C’est pourquoi l’exigence de transparence fiscale, sur tous les types d’impôts, est plus que jamais nécessaire. Richard Murphy propose la mise en place d’un registre public et centralisé des multinationales et des trusts, dans tous les États membres de l’UE, capable de fournir à toutes les administrations fiscales les données de comptabilité et de propriété. Une proposition partagée par le PCF. «  On a débattu récemment au Sénat de la convention fiscale entre la France et le Luxembourg, qui date des années 1950 et qui n’a ni évité le scandale Luxleaks ni le fait que tous les bénéfices de McDonald’s France soient transférés vers la holding au Luxembourg et échappent ainsi à l’impôt, illustre le sénateur. C’est pour cela qu’on n’a pas voté cette convention fiscale, mais également parce que, selon nous, la transparence doit être universelle et pas seulement bilatérale  », poursuit-il.
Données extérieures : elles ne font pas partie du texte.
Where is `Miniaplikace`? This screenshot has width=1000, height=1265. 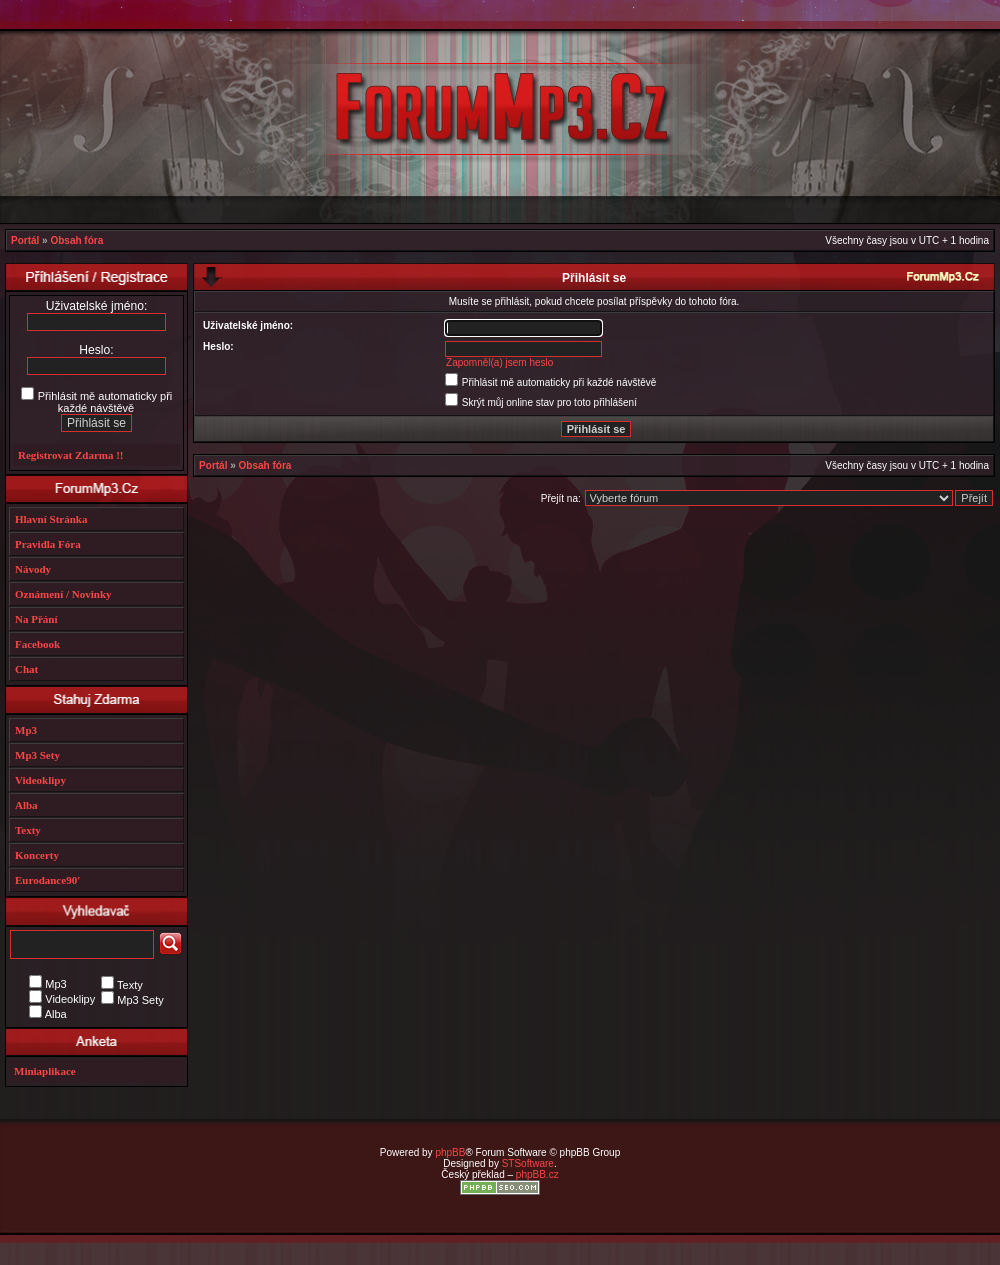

Il insiste aussi sur l’importance de la création d’une liste crédible des paradis fiscaux, puisque aucun pays de l’UE n’y figure actuellement. «  On propose aussi d’accroître fortement les pouvoirs du Parlement européen sur ces questions car, jusqu’ici, tout est dans les mains de la Commission, et elle est dirigée par Juncker et on peut douter de sa sincérité à lutter contre ce fléau  », conclu Éric Bocquet.